Restoring wallet from Seed

This should be done before starting walletd for the first time.

Mainnet:

sh wallet-tool.sh create --wallet=mainnet.wallet --seed 'this is where you write the seed' --date 'YYYY/MM/DD'

Testnet:

sh wallet-tool.sh create --wallet=testnet.wallet --seed 'this is where you write the seed' --date 'YYYY/MM/DD'

These commands can't be just copy&pasted, you'll need to edit them to contain your seed. The date is for wallet creation date. Walletd will scan the network for transactions related to this wallet starting from that date. Date is not required, but syncing with the network is going to take much longer if you don't supply a date.

When you start walletd after this, it'll synchronize with the blockchain. Make sure you delete the spvchain file first, if it exists.

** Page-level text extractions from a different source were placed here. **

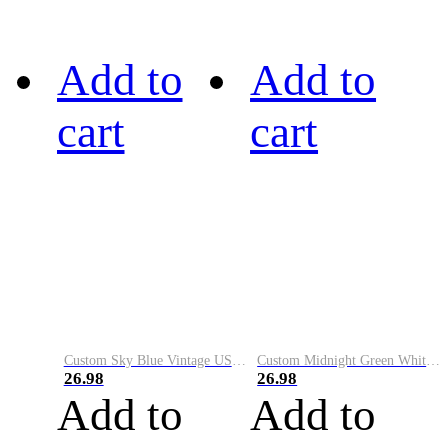
Add to
Add to
cart
cart
Custom Sky Blue Vintage USA Flag-Cream Performance Vapor Golf Polo Shirt
Custom Midnight Green White-Black Performance Vapor Golf Polo Shirt
26.98
26.98
Add to
Add to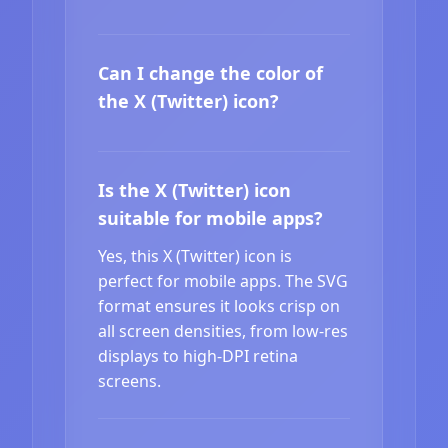
Can I change the color of
the X (Twitter) icon?
Is the X (Twitter) icon
suitable for mobile apps?
Yes, this X (Twitter) icon is
perfect for mobile apps. The SVG
format ensures it looks crisp on
all screen densities, from low-res
displays to high-DPI retina
screens.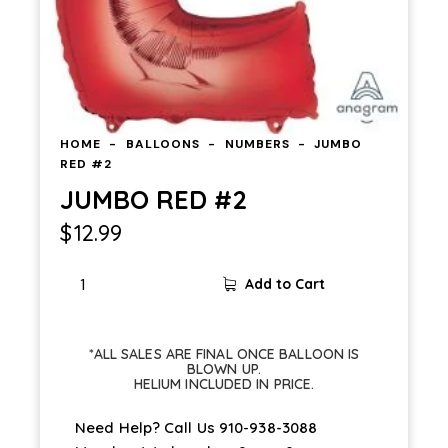
HOME
BALLOONS
NUMBERS
JUMBO
RED #2
JUMBO RED #2
$
12.99
Add to Cart
*ALL SALES ARE FINAL ONCE BALLOON IS
BLOWN UP.
HELIUM INCLUDED IN PRICE.
Need Help? Call Us
910-938-3088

Implemented Bitcoind RPC calls

Please refer to Bitcoind documentation for how to use these.

getinfo
getnewaddress
getaccountaddress (alias for getnewaddress)
getunconfirmedbalance
getbalance
sendtoaddress "bitcoinaddress" amount
sendmany "ignored" {"address":amount,...}
sendfrom "ignored" "bitcoinaddress" amount
validateaddress "bitcoinaddress"
getrawtransaction "txid"
settxfee feeperkb
estimatefee target
listunspent (minconf maxconf ["address",...])
signmessage "bitcoinaddress" "message"
verifymessage "bitcoinaddress" "signature" "message"
getreceivedbyaddress "bitcoinaddress" ( minconf )
dumpprivkey "bitcoinaddress"
listtransactions
listsinceblock

RPC extensions:

sendonce

sendonce "identifier" {"address":amount,...}

Sendonce is similar to sendmany. However, the difference is that it will only ever do one send per identifier used. There will be no error if the same identifier is used again. It will simply be a no-op that returns the txid for the sending transaction that was created the first time.

If you're building a service that automatically sends out bitcoins, this can be useful as the last resort defense against bugs that cause multiple sends when only one is intended. Just remember that this method alone is NOT sufficient.